* _EXERCISE_
Write out exactly, excluding pictures, the lines from the one containing "花・ローズ・キンモクセイ（桂花）・ゴールデンベリー・山査" through the end of the data, both included.

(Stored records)

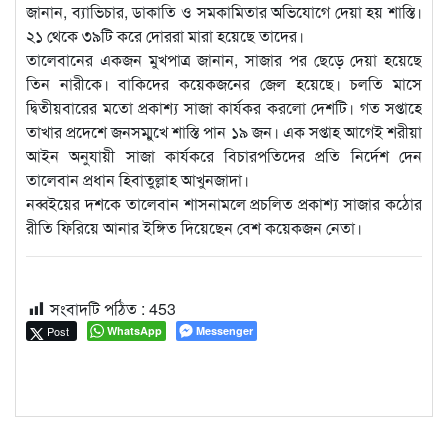
জানান, ব্যাভিচার, ডাকাতি ও সমকামিতার অভিযোগে দেয়া হয় শাস্তি।
২১ থেকে ৩৯টি করে দোররা মারা হয়েছে তাদের।
তালেবানের একজন মুখপাত্র জানান, সাজার পর ছেড়ে দেয়া হয়েছে
তিন নারীকে। বাকিদের কয়েকজনের জেল হয়েছে। চলতি মাসে
দ্বিতীয়বারের মতো প্রকাশ্য সাজা কার্যকর করলো দেশটি। গত সপ্তাহে
তাখার প্রদেশে জনসম্মুখে শাস্তি পান ১৯ জন। এক সপ্তাহ আগেই শরীয়া
আইন অনুযায়ী সাজা কার্যকরে বিচারপতিদের প্রতি নির্দেশ দেন
তালেবান প্রধান হিবাতুল্লাহ আখুনজাদা।
নব্বইয়ের দশকে তালেবান শাসনামলে প্রচলিত প্রকাশ্য সাজার কঠোর
রীতি ফিরিয়ে আনার ইঙ্গিত দিয়েছেন বেশ কয়েকজন নেতা।
সংবাদটি পঠিত :
453
Post
WhatsApp
Messenger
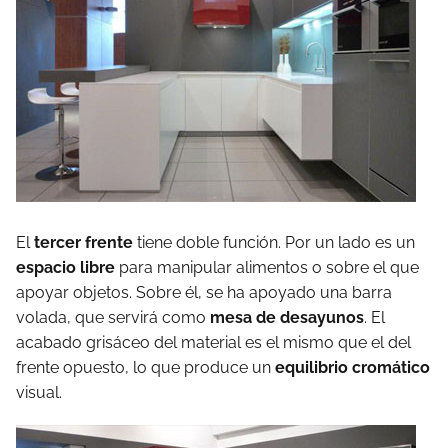
El
tercer frente
tiene doble función. Por un lado es un
espacio libre
para manipular alimentos o sobre el que
apoyar objetos. Sobre él, se ha apoyado una barra
volada, que servirá como
mesa de desayunos
. El
acabado grisáceo del material es el mismo que el del
frente opuesto, lo que produce un
equilibrio cromático
visual.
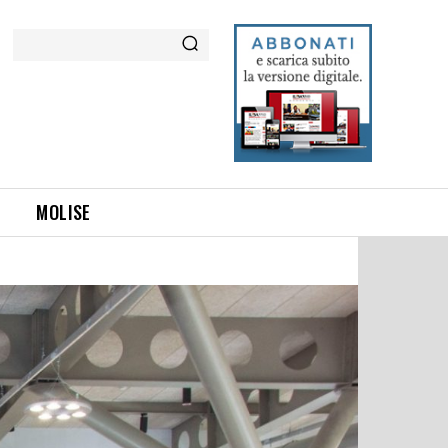
Cerca
MOLISE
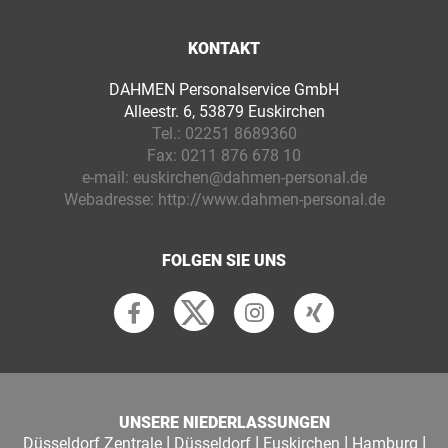
KONTAKT
DAHMEN Personalservice GmbH
Alleestr. 6, 53879 Euskirchen
Tel.:
02251 8689360
Fax:
0211 876 678 10
e-mail:
euskirchen@dahmen-personal.de
Webadresse:
http://www.dahmen-personal.de
FOLGEN SIE UNS
UNSERE NIEDERLASSUNGEN
|
|
|
|
Düsseldorf Zentrale
Düsseldorf
Euskirchen
Hamburg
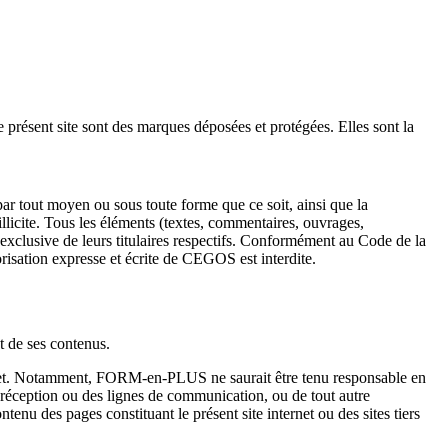
 site sont des marques déposées et protégées. Elles sont la
 par tout moyen ou sous toute forme que ce soit, ainsi que la
t illicite. Tous les éléments (textes, commentaires, ouvrages,
été exclusive de leurs titulaires respectifs. Conformément au Code de la
utorisation expresse et écrite de CEGOS est interdite.
t de ses contenus.
ernet. Notamment, FORM-en-PLUS ne saurait être tenu responsable en
e réception ou des lignes de communication, ou de tout autre
enu des pages constituant le présent site internet ou des sites tiers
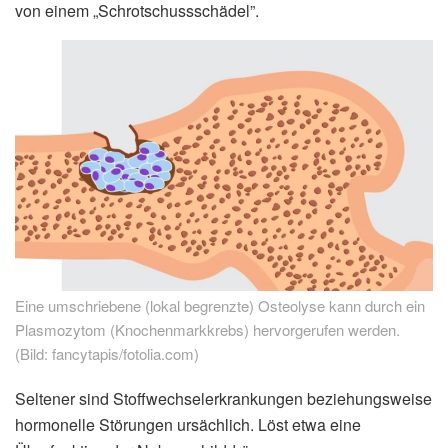
von einem „Schrotschussschädel”.
Eine umschriebene (lokal begrenzte) Osteolyse kann durch ein
Plasmozytom (Knochenmarkkrebs) hervorgerufen werden.
(Bild: fancytapis/fotolia.com)
Seltener sind Stoffwechselerkrankungen beziehungsweise
hormonelle Störungen ursächlich. Löst etwa eine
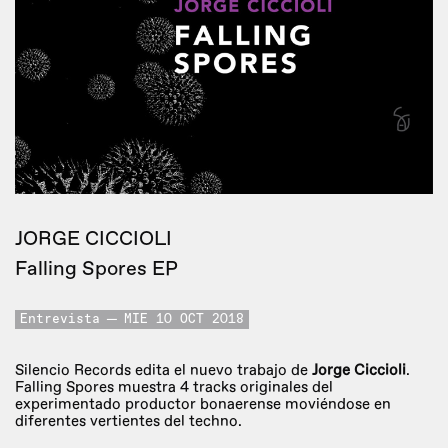
JORGE CICCIOLI
Falling Spores EP
Entrevista
MIE 10 OCT 2018
Silencio Records edita el nuevo trabajo de
Jorge Ciccioli
.
Falling Spores muestra 4 tracks originales del
experimentado productor bonaerense moviéndose en
diferentes vertientes del techno.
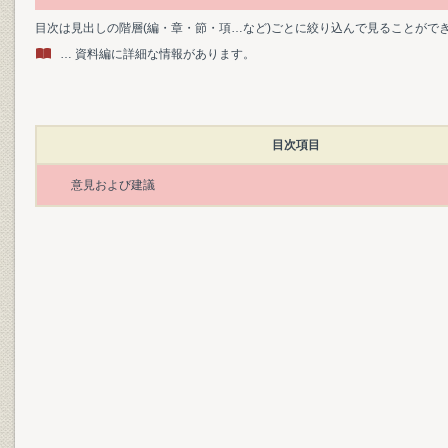
目次は見出しの階層(編・章・節・項…など)ごとに絞り込んで見ることがで
… 資料編に詳細な情報があります。
目次項目
意見および建議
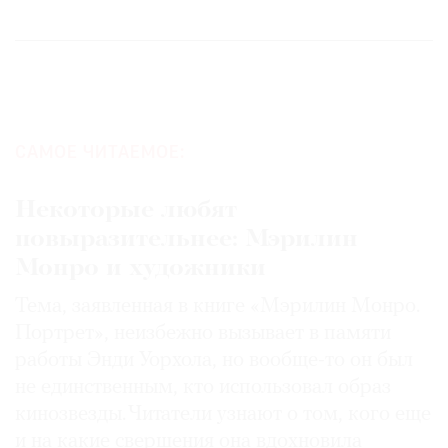
САМОЕ ЧИТАЕМОЕ:
Некоторые любят
повыразительнее: Мэрилин
Монро и художники
Тема, заявленная в книге «Мэрилин Монро.
Портрет», неизбежно вызывает в памяти
работы Энди Уорхола, но вообще-то он был
не единственным, кто использовал образ
кинозвезды. Читатели узнают о том, кого еще
и на какие свершения она вдохновила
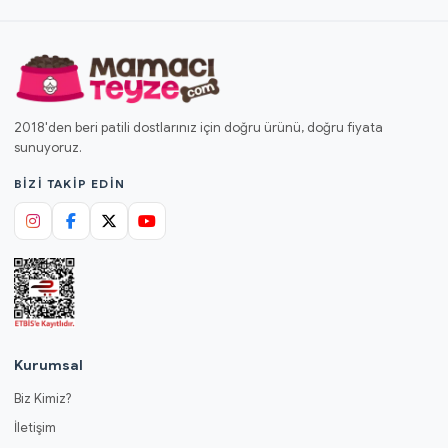
2018'den beri patili dostlarınız için doğru ürünü, doğru fiyata
sunuyoruz.
BIZI TAKIP EDIN
Kurumsal
Biz Kimiz?
İletişim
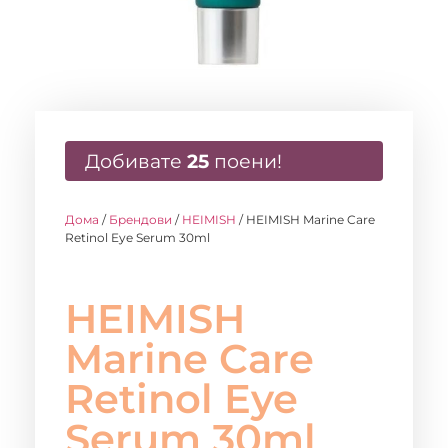
Добивате
25
поени!
Дома
/
Брендови
/
HEIMISH
/ HEIMISH Marine Care
Retinol Eye Serum 30ml
HEIMISH
Marine Care
Retinol Eye
Serum 30ml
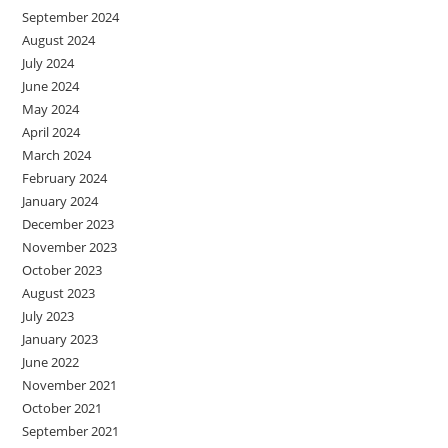
September 2024
August 2024
July 2024
June 2024
May 2024
April 2024
March 2024
February 2024
January 2024
December 2023
November 2023
October 2023
August 2023
July 2023
January 2023
June 2022
November 2021
October 2021
September 2021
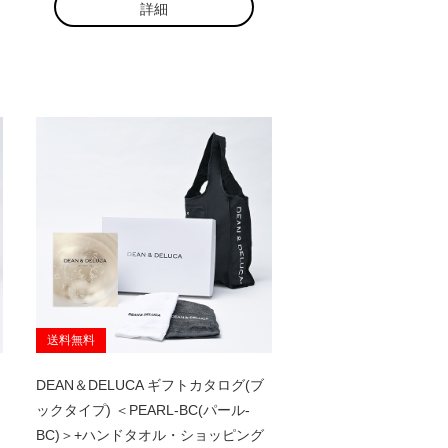
詳細
送料無料
DEAN＆DELUCA ギフトカタログ(ブ
ックタイプ) ＜PEARL-BC(パール-
BC)＞+ハンドタオル・ショッピング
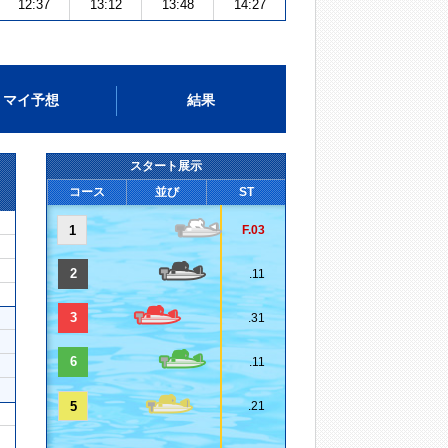
12:37
13:12
13:48
14:27
マイ予想
結果
スタート展示
コース
並び
ST
1
F.03
2
.11
3
.31
6
.11
5
.21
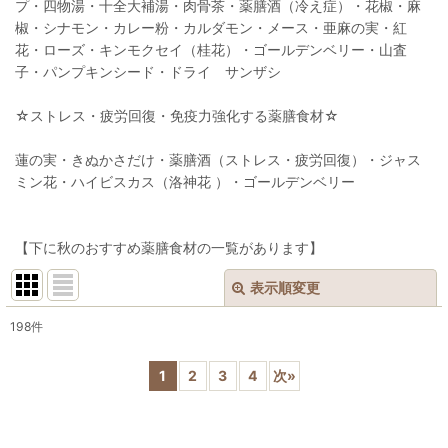
プ・四物湯・十全大補湯・肉骨茶・薬膳酒（冷え症）・花椒・麻
椒・シナモン・カレー粉・カルダモン・メース・亜麻の実・紅
花・ローズ・キンモクセイ（桂花）・ゴールデンベリー・山査
子・パンプキンシード・ドライ サンザシ
☆ストレス・疲労回復・免疫力強化する薬膳食材☆
蓮の実・きぬかさだけ・薬膳酒（ストレス・疲労回復）・ジャス
ミン花・ハイビスカス（洛神花 ）・ゴールデンベリー
【下に秋のおすすめ薬膳食材の一覧があります】
表示順変更
閉じる
198
件
表示数
:
1
2
3
4
次
»
並び順
:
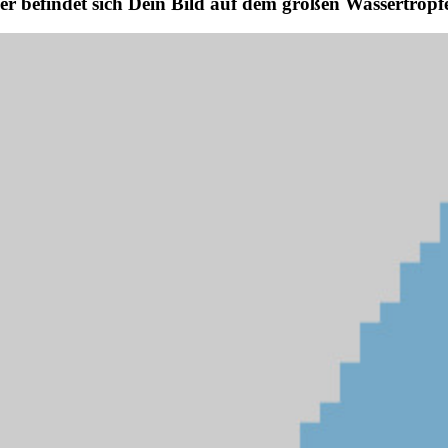
er befindet sich Dein Bild auf dem großen Wassertropf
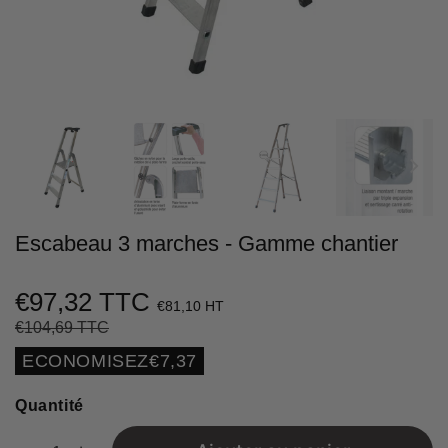
Escabeau 3 marches - Gamme chantier
€97,32 TTC
€81,10 HT
€104,69 TTC
Prix
€104,69
Prix
€97,32
régulier
réduit
Unit
ECONOMISEZ
€7,37
price
Quantité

* _FINAL ANSWER_
花・ローズ・キンモクセイ（桂花）・ゴールデンベリー・山査
子・パンプキンシード・ドライ サンザシ
☆ストレス・疲労回復・免疫力強化する薬膳食材☆
蓮の実・きぬかさだけ・薬膳酒（ストレス・疲労回復）・ジャス
ミン花・ハイビスカス（洛神花 ）・ゴールデンベリー
【下に秋のおすすめ薬膳食材の一覧があります】
表示順変更
閉じる
198
件
表示数
:
1
2
3
4
次
»
並び順
:
er befindet sich Dein Bild auf dem großen Wassertropf
Escabeau 3 marches - Gamme chantier
€97,32 TTC
€81,10 HT
€104,69 TTC
Prix
€104,69
Prix
€97,32
régulier
réduit
Unit
ECONOMISEZ
€7,37
price
Quantité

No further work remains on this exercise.